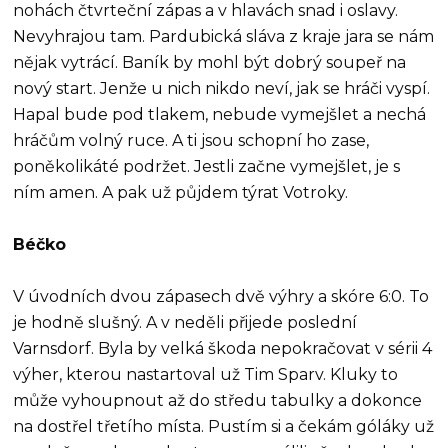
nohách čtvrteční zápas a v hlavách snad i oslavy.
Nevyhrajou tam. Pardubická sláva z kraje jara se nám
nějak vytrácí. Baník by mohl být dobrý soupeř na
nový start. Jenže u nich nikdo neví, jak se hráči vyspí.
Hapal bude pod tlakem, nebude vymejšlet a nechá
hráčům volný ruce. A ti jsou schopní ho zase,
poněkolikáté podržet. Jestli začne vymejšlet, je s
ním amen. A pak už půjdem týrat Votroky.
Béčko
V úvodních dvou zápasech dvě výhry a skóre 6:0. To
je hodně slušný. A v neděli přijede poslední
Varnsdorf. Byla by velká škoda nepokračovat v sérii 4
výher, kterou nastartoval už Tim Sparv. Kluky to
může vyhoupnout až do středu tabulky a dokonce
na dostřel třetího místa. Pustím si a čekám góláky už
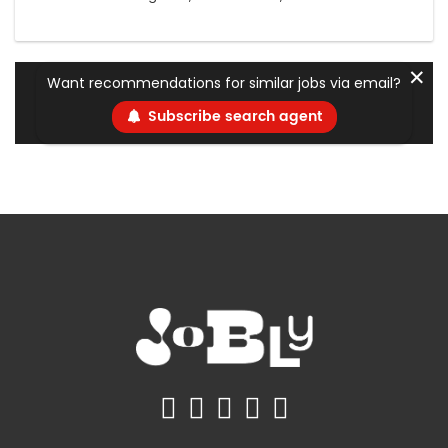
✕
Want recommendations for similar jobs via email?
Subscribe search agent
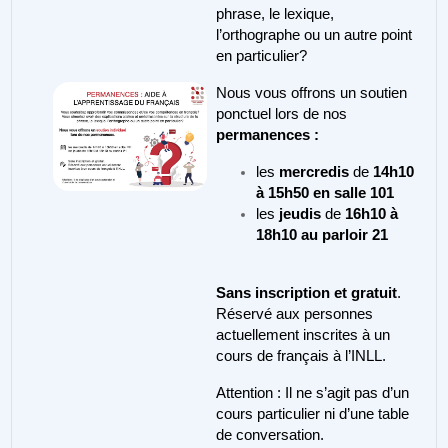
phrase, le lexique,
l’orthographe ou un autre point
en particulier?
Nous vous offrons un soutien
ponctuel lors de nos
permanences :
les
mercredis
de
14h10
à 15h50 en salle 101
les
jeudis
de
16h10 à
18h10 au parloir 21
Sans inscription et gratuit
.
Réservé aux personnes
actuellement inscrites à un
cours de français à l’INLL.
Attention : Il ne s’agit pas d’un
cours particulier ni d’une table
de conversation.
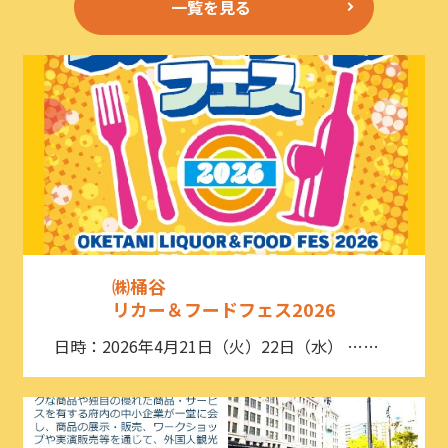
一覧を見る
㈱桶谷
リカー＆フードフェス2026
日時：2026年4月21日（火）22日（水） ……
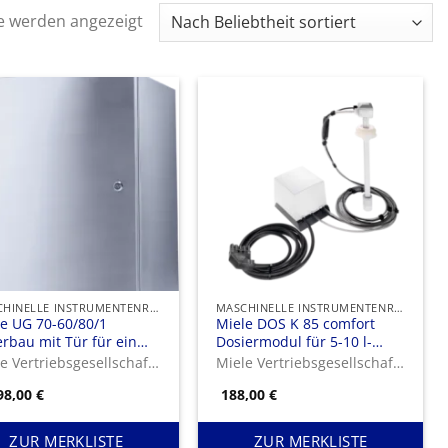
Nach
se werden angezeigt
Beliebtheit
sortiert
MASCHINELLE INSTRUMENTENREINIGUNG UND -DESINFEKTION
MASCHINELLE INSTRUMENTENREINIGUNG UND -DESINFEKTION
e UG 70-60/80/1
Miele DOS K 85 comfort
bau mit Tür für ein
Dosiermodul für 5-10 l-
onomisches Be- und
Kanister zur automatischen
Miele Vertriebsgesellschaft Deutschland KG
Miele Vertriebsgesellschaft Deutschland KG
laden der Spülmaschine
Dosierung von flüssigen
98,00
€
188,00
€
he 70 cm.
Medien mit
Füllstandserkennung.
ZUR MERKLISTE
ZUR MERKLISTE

■ ■ ■ ■

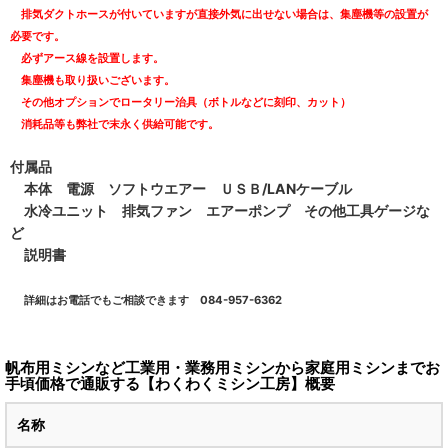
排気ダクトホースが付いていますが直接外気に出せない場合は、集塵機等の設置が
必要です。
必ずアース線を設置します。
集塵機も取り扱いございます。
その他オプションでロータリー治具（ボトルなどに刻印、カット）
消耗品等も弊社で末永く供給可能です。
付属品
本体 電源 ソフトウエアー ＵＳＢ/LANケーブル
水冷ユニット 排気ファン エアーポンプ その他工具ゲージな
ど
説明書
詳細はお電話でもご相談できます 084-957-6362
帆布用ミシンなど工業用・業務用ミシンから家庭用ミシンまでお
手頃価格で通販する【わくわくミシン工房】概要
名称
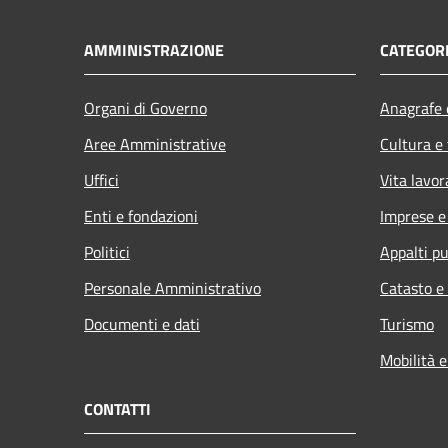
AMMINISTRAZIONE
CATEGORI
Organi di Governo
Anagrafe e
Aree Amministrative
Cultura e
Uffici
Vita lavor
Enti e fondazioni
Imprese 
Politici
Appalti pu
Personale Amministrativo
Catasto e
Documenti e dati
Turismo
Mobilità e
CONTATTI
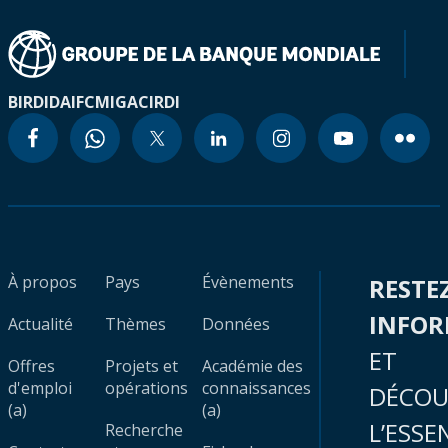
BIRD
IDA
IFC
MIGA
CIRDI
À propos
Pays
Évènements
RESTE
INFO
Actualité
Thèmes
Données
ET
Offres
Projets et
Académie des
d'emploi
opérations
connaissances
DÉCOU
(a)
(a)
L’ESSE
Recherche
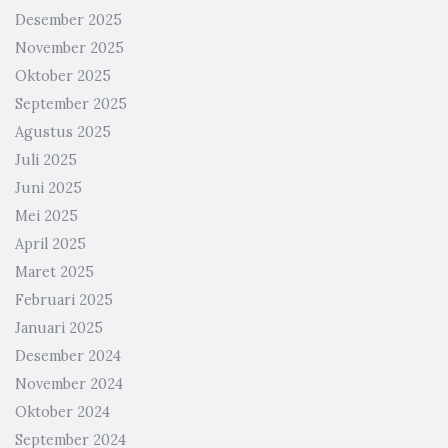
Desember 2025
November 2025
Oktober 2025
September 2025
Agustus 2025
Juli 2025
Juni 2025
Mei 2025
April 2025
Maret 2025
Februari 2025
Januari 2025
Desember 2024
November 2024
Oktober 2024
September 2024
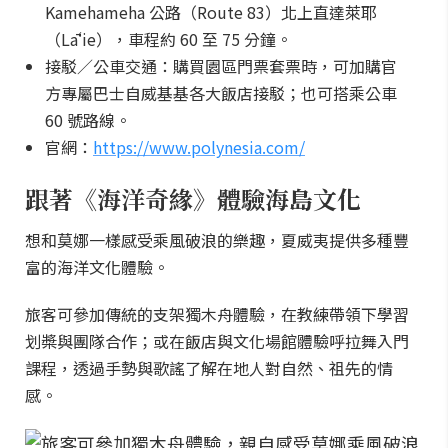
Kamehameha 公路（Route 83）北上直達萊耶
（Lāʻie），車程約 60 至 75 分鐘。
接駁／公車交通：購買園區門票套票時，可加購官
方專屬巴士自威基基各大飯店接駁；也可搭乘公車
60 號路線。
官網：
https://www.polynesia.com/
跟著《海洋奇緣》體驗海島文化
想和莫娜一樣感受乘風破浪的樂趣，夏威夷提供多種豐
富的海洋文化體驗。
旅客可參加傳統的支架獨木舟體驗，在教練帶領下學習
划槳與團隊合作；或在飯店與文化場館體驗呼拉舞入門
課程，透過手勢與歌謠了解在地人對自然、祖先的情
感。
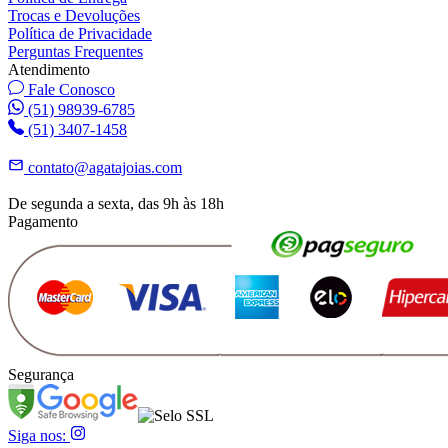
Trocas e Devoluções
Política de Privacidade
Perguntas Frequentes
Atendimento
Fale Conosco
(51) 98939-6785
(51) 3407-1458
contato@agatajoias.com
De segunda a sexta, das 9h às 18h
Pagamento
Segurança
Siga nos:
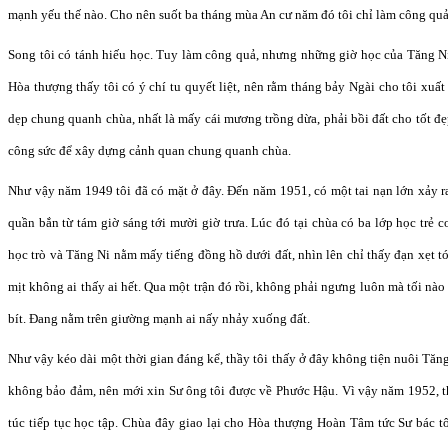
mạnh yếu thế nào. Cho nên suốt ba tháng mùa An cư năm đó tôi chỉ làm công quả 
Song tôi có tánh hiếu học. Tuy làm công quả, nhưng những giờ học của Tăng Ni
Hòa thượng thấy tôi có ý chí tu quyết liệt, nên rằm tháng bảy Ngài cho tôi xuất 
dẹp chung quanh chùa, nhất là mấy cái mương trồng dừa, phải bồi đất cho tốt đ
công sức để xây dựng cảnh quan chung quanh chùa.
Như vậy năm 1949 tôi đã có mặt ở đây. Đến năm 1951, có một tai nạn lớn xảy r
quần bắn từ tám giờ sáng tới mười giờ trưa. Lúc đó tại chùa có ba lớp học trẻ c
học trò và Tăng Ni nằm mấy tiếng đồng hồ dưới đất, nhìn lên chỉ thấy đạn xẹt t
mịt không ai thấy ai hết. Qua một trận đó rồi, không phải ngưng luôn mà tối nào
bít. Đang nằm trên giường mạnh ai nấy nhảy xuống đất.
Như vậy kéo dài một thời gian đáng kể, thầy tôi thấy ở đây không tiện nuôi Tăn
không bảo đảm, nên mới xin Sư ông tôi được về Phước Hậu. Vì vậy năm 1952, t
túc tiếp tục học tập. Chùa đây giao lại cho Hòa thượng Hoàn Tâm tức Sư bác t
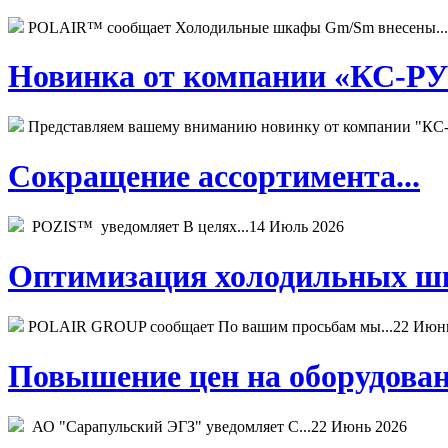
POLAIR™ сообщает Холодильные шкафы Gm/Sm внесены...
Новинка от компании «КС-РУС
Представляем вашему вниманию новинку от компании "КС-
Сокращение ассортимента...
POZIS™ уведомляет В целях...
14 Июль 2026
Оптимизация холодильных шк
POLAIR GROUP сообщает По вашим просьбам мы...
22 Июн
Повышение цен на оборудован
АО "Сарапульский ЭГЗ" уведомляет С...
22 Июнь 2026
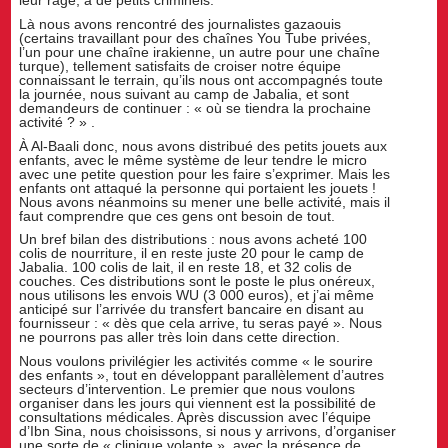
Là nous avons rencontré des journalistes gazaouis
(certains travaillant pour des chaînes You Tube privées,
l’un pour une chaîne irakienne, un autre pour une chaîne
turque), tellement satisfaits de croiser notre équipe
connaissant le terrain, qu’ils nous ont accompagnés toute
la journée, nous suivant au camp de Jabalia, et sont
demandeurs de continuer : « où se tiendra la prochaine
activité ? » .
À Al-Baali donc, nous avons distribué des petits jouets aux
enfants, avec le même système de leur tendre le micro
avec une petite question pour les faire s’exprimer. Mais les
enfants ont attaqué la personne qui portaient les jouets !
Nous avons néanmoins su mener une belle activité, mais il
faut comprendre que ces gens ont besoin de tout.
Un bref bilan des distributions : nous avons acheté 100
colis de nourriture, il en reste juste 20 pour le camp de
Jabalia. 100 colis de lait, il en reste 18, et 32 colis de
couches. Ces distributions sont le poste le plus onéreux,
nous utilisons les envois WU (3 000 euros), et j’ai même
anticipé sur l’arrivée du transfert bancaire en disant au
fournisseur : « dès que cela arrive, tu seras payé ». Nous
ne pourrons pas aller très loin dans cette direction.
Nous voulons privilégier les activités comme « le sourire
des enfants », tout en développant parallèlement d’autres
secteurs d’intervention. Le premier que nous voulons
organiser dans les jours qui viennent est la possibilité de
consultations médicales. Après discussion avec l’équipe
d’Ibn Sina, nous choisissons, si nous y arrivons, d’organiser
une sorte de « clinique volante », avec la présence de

■ ■ ■ ■

- Exercise objective
Using the listing above, repeat word for word each line from the one with "túc tiếp tục" down to the one with "14 Июль 2026", both included. Omit all pictures.

- Output for this task
túc tiếp tục học tập. Chùa đây giao lại cho Hòa thượng Hoàn Tâm tức Sư bác t
POLAIR™ сообщает Холодильные шкафы Gm/Sm внесены...
Новинка от компании «КС-РУС
Представляем вашему вниманию новинку от компании "КС-
Сокращение ассортимента...
POZIS™ уведомляет В целях...
14 Июль 2026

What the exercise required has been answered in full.